#### [Input data]
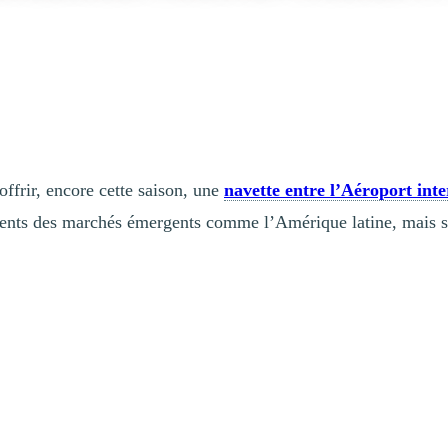
frir, encore cette saison, une
navette entre l’Aéroport in
ents des marchés émergents comme l’Amérique latine, mais so
onal, ce service de transport haut de gamme répond à une demande crois
emblant dans le confort d’un autocar. Il est également disponible pour l
 durable de la destination en réduisant le nombre de véhicules sur les ro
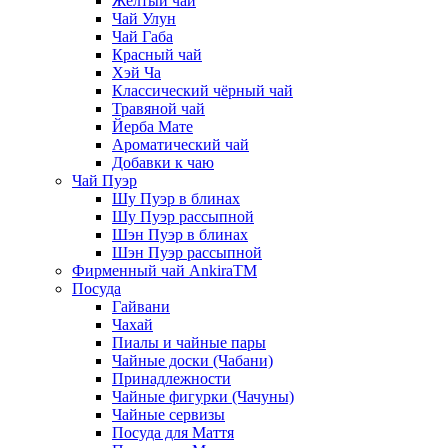
Жёлтый чай
Чай Улун
Чай Габа
Красный чай
Хэй Ча
Классический чёрный чай
Травяной чай
Йерба Мате
Ароматический чай
Добавки к чаю
Чай Пуэр
Шу Пуэр в блинах
Шу Пуэр рассыпной
Шэн Пуэр в блинах
Шэн Пуэр рассыпной
Фирменный чай AnkiraTM
Посуда
Гайвани
Чахай
Пиалы и чайные пары
Чайные доски (Чабани)
Принадлежности
Чайные фигурки (Чачуны)
Чайные сервизы
Посуда для Маття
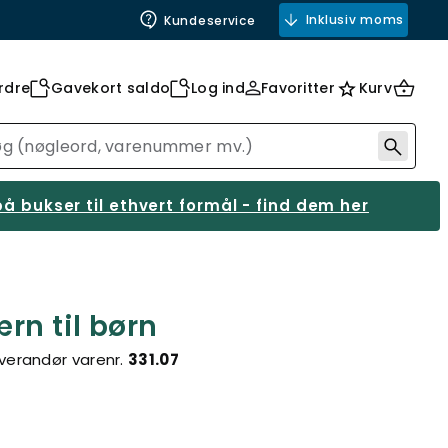
Inklusiv moms
Kundeservice
rdre
Gavekort saldo
Log ind
Favoritter
Kurv
å bukser til ethvert formål - find dem her
n til børn
verandør varenr.
331.07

#### [Directions for this task]
When a line of the data holds the string "Пуэр", pick it out and copy it.

#### [Response to the task]
Чай Пуэр
Шу Пуэр в блинах
Шу Пуэр рассыпной
Шэн Пуэр в блинах
Шэн Пуэр рассыпной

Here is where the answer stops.